-- Problem details --
For each line of the data below that contains "item", return that line.

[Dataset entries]

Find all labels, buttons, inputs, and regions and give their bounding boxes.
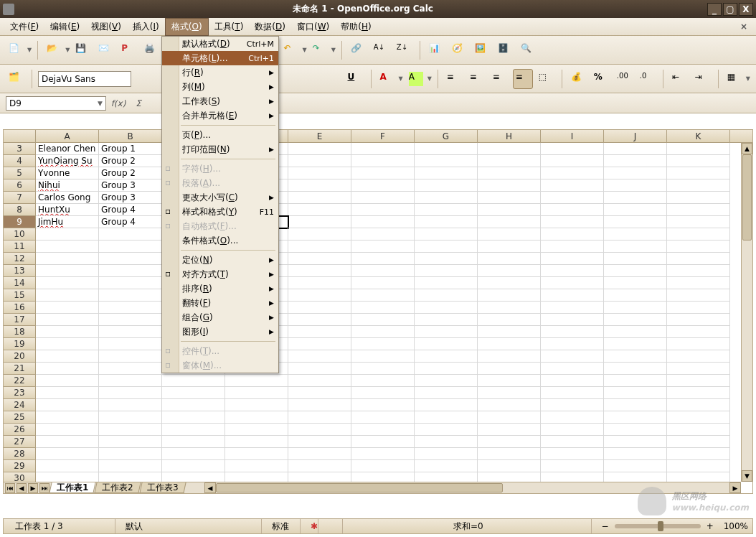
cell[interactable] <box>604 363 667 375</box>
row-header[interactable]: 9 <box>4 216 36 228</box>
vscroll-thumb[interactable] <box>742 154 752 241</box>
format-menu-item[interactable]: 行(R)▶ <box>162 65 278 80</box>
cell[interactable] <box>478 326 541 338</box>
cell[interactable] <box>604 338 667 350</box>
cell[interactable] <box>541 314 604 326</box>
scroll-right-button[interactable]: ▶ <box>729 482 741 493</box>
cell[interactable] <box>351 387 415 399</box>
cell[interactable] <box>36 314 99 326</box>
cell[interactable] <box>541 204 604 216</box>
cell[interactable] <box>415 314 478 326</box>
cell[interactable] <box>162 375 225 387</box>
cell[interactable] <box>667 363 730 375</box>
underline-button[interactable]: U <box>345 69 365 89</box>
cell[interactable] <box>351 436 415 448</box>
cell[interactable] <box>541 179 604 192</box>
cell[interactable] <box>667 241 730 253</box>
format-menu-item[interactable]: 默认格式(D)Ctrl+M <box>162 37 278 51</box>
highlight-button[interactable]: A <box>406 69 426 89</box>
cell[interactable] <box>604 375 667 387</box>
cell[interactable] <box>288 375 351 387</box>
print-button[interactable]: 🖨️ <box>141 40 161 60</box>
vertical-scrollbar[interactable]: ▲ ▼ <box>741 143 752 482</box>
cell[interactable] <box>667 204 730 216</box>
cell[interactable] <box>351 338 415 350</box>
cell[interactable] <box>99 302 162 314</box>
cell[interactable] <box>415 363 478 375</box>
cell[interactable] <box>478 289 541 302</box>
cell[interactable] <box>288 179 351 192</box>
cell[interactable] <box>541 289 604 302</box>
row-header[interactable]: 16 <box>4 302 36 314</box>
row-header[interactable]: 17 <box>4 314 36 326</box>
cell[interactable] <box>604 302 667 314</box>
cell[interactable] <box>415 192 478 204</box>
cell[interactable] <box>415 338 478 350</box>
sheet-tab[interactable]: 工作表1 <box>49 482 96 493</box>
column-header[interactable]: G <box>415 130 478 142</box>
cell[interactable] <box>415 277 478 289</box>
format-menu-item[interactable]: 图形(I)▶ <box>162 324 278 339</box>
cell[interactable] <box>478 228 541 241</box>
cell[interactable] <box>478 350 541 363</box>
cell[interactable] <box>351 167 415 179</box>
cell[interactable] <box>351 472 415 482</box>
cell[interactable] <box>604 155 667 167</box>
cell[interactable] <box>667 216 730 228</box>
cell[interactable] <box>351 350 415 363</box>
column-header[interactable]: B <box>99 130 162 142</box>
cell[interactable] <box>36 326 99 338</box>
cell[interactable] <box>478 460 541 472</box>
cell[interactable] <box>99 460 162 472</box>
cell[interactable] <box>478 179 541 192</box>
cell[interactable] <box>351 204 415 216</box>
cell[interactable]: Group 4 <box>99 216 162 228</box>
cell[interactable] <box>604 460 667 472</box>
pdf-button[interactable]: P <box>118 40 138 60</box>
cell[interactable] <box>351 363 415 375</box>
cell[interactable] <box>604 424 667 436</box>
cell[interactable] <box>351 448 415 460</box>
cell[interactable] <box>541 424 604 436</box>
format-menu-item[interactable]: 页(P)... <box>162 128 278 142</box>
sheet-tab[interactable]: 工作表2 <box>95 482 141 493</box>
column-header[interactable]: F <box>351 130 415 142</box>
row-header[interactable]: 26 <box>4 424 36 436</box>
cell[interactable] <box>604 448 667 460</box>
row-header[interactable]: 12 <box>4 253 36 265</box>
cell[interactable] <box>288 143 351 155</box>
cell[interactable] <box>541 436 604 448</box>
cell[interactable] <box>667 338 730 350</box>
cell[interactable] <box>288 277 351 289</box>
tab-prev-button[interactable]: ◀ <box>16 483 27 493</box>
cell[interactable] <box>478 302 541 314</box>
format-menu-item[interactable]: 组合(G)▶ <box>162 310 278 324</box>
cell[interactable] <box>288 350 351 363</box>
cell[interactable]: Group 3 <box>99 192 162 204</box>
cell[interactable]: YunQiang Su <box>36 155 99 167</box>
cell[interactable] <box>351 241 415 253</box>
sort-asc-button[interactable]: A↓ <box>371 40 391 60</box>
menu-插入[interactable]: 插入(I) <box>127 19 165 35</box>
select-all-corner[interactable] <box>4 130 36 142</box>
cell[interactable] <box>478 192 541 204</box>
column-header[interactable]: K <box>667 130 730 142</box>
align-center-button[interactable]: ≡ <box>467 69 487 89</box>
cell[interactable] <box>415 289 478 302</box>
cell[interactable] <box>667 192 730 204</box>
cell[interactable] <box>541 350 604 363</box>
tab-last-button[interactable]: ⏭ <box>39 483 49 493</box>
cell[interactable] <box>351 253 415 265</box>
align-justify-button[interactable]: ≡ <box>513 69 533 89</box>
document-close-icon[interactable]: × <box>736 22 752 32</box>
cell[interactable] <box>288 411 351 424</box>
cell[interactable] <box>667 375 730 387</box>
cell[interactable]: Group 2 <box>99 167 162 179</box>
cell[interactable] <box>288 192 351 204</box>
open-button[interactable]: 📂 <box>44 40 64 60</box>
cell[interactable] <box>36 436 99 448</box>
column-header[interactable]: E <box>288 130 351 142</box>
cell[interactable] <box>541 216 604 228</box>
cell[interactable]: Carlos Gong <box>36 192 99 204</box>
cell[interactable] <box>415 228 478 241</box>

-- Answer space --
format-menu-item[interactable]: 行(R)▶ <box>162 65 278 80</box>
format-menu-item[interactable]: 默认格式(D)Ctrl+M <box>162 37 278 51</box>
format-menu-item[interactable]: 图形(I)▶ <box>162 324 278 339</box>
format-menu-item[interactable]: 页(P)... <box>162 128 278 142</box>
format-menu-item[interactable]: 组合(G)▶ <box>162 310 278 324</box>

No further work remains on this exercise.